[YOUR TASK] In the listing below, print exactly the lines between the line holding "Given the image: I" and the line holding "Image attached. Mask", inclusive, and no more.

[DATA SUPPLIED]
● ● ● ●
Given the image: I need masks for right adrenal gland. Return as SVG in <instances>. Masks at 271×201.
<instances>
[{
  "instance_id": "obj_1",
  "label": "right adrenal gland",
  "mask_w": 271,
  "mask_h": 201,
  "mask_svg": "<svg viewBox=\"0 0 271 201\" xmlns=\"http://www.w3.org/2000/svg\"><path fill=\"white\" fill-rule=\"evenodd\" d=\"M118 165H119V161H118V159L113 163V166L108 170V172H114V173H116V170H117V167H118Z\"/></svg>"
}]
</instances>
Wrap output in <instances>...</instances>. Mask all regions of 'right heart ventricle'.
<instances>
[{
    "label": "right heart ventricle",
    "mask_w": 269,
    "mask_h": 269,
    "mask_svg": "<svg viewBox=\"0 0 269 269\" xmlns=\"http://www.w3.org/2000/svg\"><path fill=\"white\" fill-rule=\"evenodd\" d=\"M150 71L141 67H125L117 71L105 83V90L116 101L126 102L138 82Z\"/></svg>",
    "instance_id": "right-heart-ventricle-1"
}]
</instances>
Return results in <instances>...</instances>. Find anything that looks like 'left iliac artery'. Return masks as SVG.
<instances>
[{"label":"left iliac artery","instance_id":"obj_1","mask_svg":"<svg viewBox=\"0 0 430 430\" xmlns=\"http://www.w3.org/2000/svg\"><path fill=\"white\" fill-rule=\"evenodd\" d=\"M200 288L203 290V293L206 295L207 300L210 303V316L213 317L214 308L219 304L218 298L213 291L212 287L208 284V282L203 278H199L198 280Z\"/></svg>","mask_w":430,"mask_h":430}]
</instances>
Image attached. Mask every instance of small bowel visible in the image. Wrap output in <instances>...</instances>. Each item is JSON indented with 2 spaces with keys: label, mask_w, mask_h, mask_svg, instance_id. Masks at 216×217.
● ● ● ●
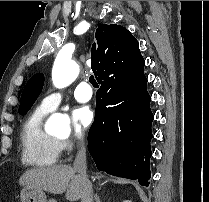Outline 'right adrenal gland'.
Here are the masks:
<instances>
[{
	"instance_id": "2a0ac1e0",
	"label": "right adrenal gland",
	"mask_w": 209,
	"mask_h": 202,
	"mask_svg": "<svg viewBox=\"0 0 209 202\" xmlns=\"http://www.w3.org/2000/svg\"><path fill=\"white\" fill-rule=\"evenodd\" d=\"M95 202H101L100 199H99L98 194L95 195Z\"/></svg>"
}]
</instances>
● ● ● ●
[RESULT]
Given the image: I need masks for right adrenal gland. Return as SVG in <instances>. Masks at 271×201.
<instances>
[{
  "instance_id": "obj_1",
  "label": "right adrenal gland",
  "mask_w": 271,
  "mask_h": 201,
  "mask_svg": "<svg viewBox=\"0 0 271 201\" xmlns=\"http://www.w3.org/2000/svg\"><path fill=\"white\" fill-rule=\"evenodd\" d=\"M118 165H119V161H118V159L113 163V166L108 170V172H114V173H116V170H117V167H118Z\"/></svg>"
}]
</instances>
Wrap output in <instances>...</instances>. Mask all regions of 'right heart ventricle'.
<instances>
[{
    "label": "right heart ventricle",
    "mask_w": 269,
    "mask_h": 269,
    "mask_svg": "<svg viewBox=\"0 0 269 269\" xmlns=\"http://www.w3.org/2000/svg\"><path fill=\"white\" fill-rule=\"evenodd\" d=\"M150 71L141 67H125L117 71L105 83V90L116 101L126 102L138 82Z\"/></svg>",
    "instance_id": "right-heart-ventricle-1"
}]
</instances>
Return results in <instances>...</instances>. Find anything that looks like 'left iliac artery'. Return masks as SVG.
<instances>
[{"label":"left iliac artery","instance_id":"obj_1","mask_svg":"<svg viewBox=\"0 0 430 430\" xmlns=\"http://www.w3.org/2000/svg\"><path fill=\"white\" fill-rule=\"evenodd\" d=\"M200 288L203 290V293L206 295L207 300L210 303V316L213 317L214 308L219 304L218 298L213 291L212 287L208 284V282L203 278H199L198 280Z\"/></svg>","mask_w":430,"mask_h":430}]
</instances>
Image attached. Mask every instance of small bowel visible in the image. Wrap output in <instances>...</instances>. Each item is JSON indented with 2 spaces with keys: label, mask_w, mask_h, mask_svg, instance_id. Masks at 216×217.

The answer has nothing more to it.